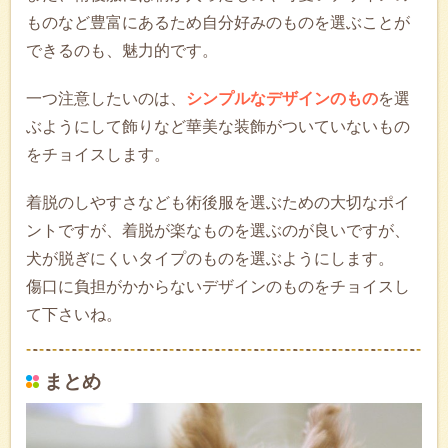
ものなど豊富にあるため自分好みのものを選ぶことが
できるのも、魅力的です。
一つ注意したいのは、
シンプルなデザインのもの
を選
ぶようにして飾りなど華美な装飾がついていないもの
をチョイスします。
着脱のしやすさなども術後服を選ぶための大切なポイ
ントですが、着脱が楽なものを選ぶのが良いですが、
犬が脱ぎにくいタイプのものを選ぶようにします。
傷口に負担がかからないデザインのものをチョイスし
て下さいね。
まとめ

* **Problem description**: Give back the whole of the material exactly, with the pictures removed.

* **Response to the exercise**:
ものなど豊富にあるため自分好みのものを選ぶことが
できるのも、魅力的です。
一つ注意したいのは、
シンプルなデザインのもの
を選
ぶようにして飾りなど華美な装飾がついていないもの
をチョイスします。
着脱のしやすさなども術後服を選ぶための大切なポイ
ントですが、着脱が楽なものを選ぶのが良いですが、
犬が脱ぎにくいタイプのものを選ぶようにします。
傷口に負担がかからないデザインのものをチョイスし
て下さいね。
まとめ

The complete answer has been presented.